Alpha Decay publica “La Analfabeta” de Agota Kristof: un cruce de once episodios autobiográficos, once moratones, once pedazos que nos muestran que, más allá del papel, la palabra golpea y sigue respirando.
LA ESCRITURA Y LA VIDA QUE BROTAN DE LA LENGUA IMPUESTA. Agota Kristof tiene tan sólo cuatro años cuando se desata la guerra, cuando su organismo contrae la enfermedad de la lectura. Tiene tan sólo siete años y le gusta inventarse historias, mentir a su hermano pequeño, escribir. Tiene tan sólo catorce años y le toca decir adiós a su infancia con un abrigo roto, sin zapatos, con miedo y con hambre, con el golpe del exilio llamando a la puerta, con la metástasis latente de una lengua impuesta que le arrebatará el idioma materno, la familia, el hogar, todo a lo que se verá forzada a dejar demasiado pronto.
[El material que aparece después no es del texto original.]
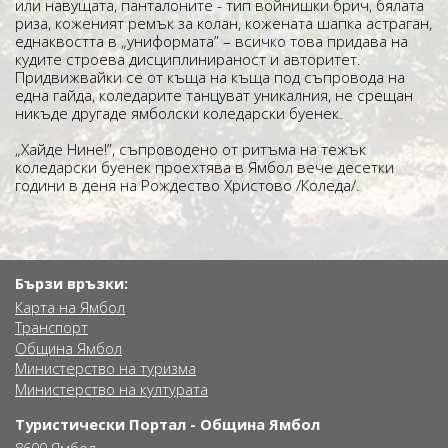
или навущата, панталоните - тип войнишки брич, бялата
риза, коженият ремък за колан, кожената шапка астраган,
еднаквостта в „униформата” – всичко това придава на
кудите строева дисциплинираност и авторитет.
Придвижвайки се от къща на къща под съпровода на
една гайда, коледарите танцуват уникалния, не срещан
никъде другаде ямболски коледарски буенек.
„Хайде Нине!”, съпроводено от ритъма на тежък
коледарски буенек проехтява в Ямбол вече десетки
години в деня на Рождество Христово /Коледа/.
Бързи връзки:
Карта на Ямбол
Транспорт
Община Ямбол
Министерство на туризма
Министерство на културата
Туристически Портал - Община Ямбол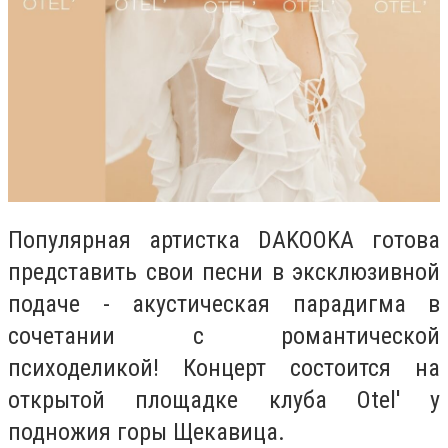
Популярная артистка DAKOOKA готова
представить свои песни в эксклюзивной
подаче - акустическая парадигма в
сочетании с романтической
психоделикой! Концерт состоится на
открытой площадке клуба Otel' у
подножия горы Щекавица.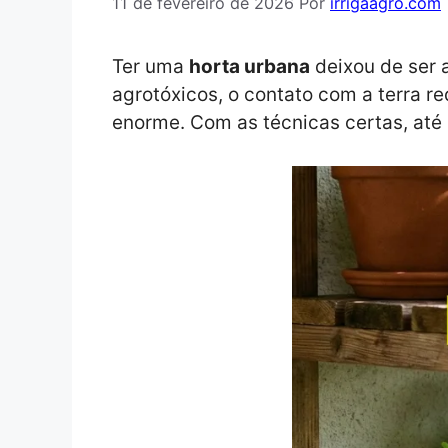
11 de fevereiro de 2026
Por
irrigaagro.com
Ter uma
horta urbana
deixou de ser a
agrotóxicos, o contato com a terra r
enorme. Com as técnicas certas, até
Como escribe en el prólogo Josep Maria Nadal Suau, esta pieza supone tocar el hueso de un organismo vivo, rascar la herida hasta hacer sangre, descubrir a una lectora y escritora valiente y precoz, asistir a un combate cuerpo a cuerpo entre las raíces y el nuevo hogar que se impone. “La Analfabeta” (publicado en nuestro país por Alpha Decay) supone verdad, vida y coraje, y nos muestra la cara de la escritora: una mujer que golpea a la vez que escribe, unas manos que tiemblan pero que producen palabras, un animal con miedo que no emprende la huida sino que ofrece la mejilla frente al folio en blanco. Porque como dicen las palabras de Fábio Morábito en el prólogo, “sólo dejando de llorar, se puede escribir“.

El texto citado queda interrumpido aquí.